I tend to not read much as far as American comics go, but I am following Doktor Sleepless. I've been a fan of Warren Ellis for quite a while.


----------



## BoneMonkey (Feb 23, 2008)

the reason i don't read japense manga is that the good ones usally get turned into anime :-P


----------



## fischju (Feb 23, 2008)

QUOTE(BoneMonkey @ Feb 22 2008 said:


> the reason i don't read japense manga is that the good ones usally get turned into anime :-P



Many video games get turned into shitty movies. Do you not play those? 

Many movies get turned into shitty games. Do you not watch them?

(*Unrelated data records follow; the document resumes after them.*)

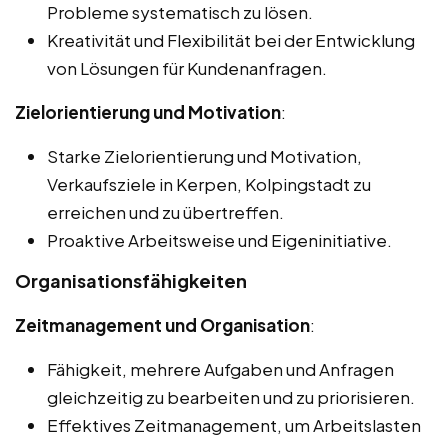
Probleme systematisch zu lösen.
Kreativität und Flexibilität bei der Entwicklung
von Lösungen für Kundenanfragen.
Zielorientierung und Motivation
:
Starke Zielorientierung und Motivation,
Verkaufsziele in Kerpen, Kolpingstadt zu
erreichen und zu übertreffen.
Proaktive Arbeitsweise und Eigeninitiative.
Organisationsfähigkeiten
Zeitmanagement und Organisation
:
Fähigkeit, mehrere Aufgaben und Anfragen
gleichzeitig zu bearbeiten und zu priorisieren.
Effektives Zeitmanagement, um Arbeitslasten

Many books get turned into shitty movies. Do you not read them?

Short version: That is a shit reason.


----------



## BoneMonkey (Feb 23, 2008)

name some anime manga that is good and HASN'T been turned into a anime so i can check them out


----------



## fischju (Feb 23, 2008)

The good manga gets picked up and turned into an anime. So what?


----------



## BoneMonkey (Feb 23, 2008)

thats what i meant if the good manga eventually gets turned into ANIME then why read the manga ?


----------



## fischju (Feb 23, 2008)

For the artwork and because books and comic books > movies and anime? Also, the manga is original, anime is converted for TV. And for series still running, the manga is way ahead and often continues after the end of the anime.


----------



## BoneMonkey (Feb 23, 2008)

do they take things out of the anime from the manga ? like censoring ?


----------



## Ace Gunman (Feb 23, 2008)

This is off-topic, knock it off.


----------



## BoneMonkey (Feb 23, 2008)

back on topic !  should i read Marvel Civil war ?


----------



## fischju (Feb 23, 2008)

QUOTE(BoneMonkey @ Feb 22 2008 said:


> do they take things out of the anime from the manga ? like censoring ?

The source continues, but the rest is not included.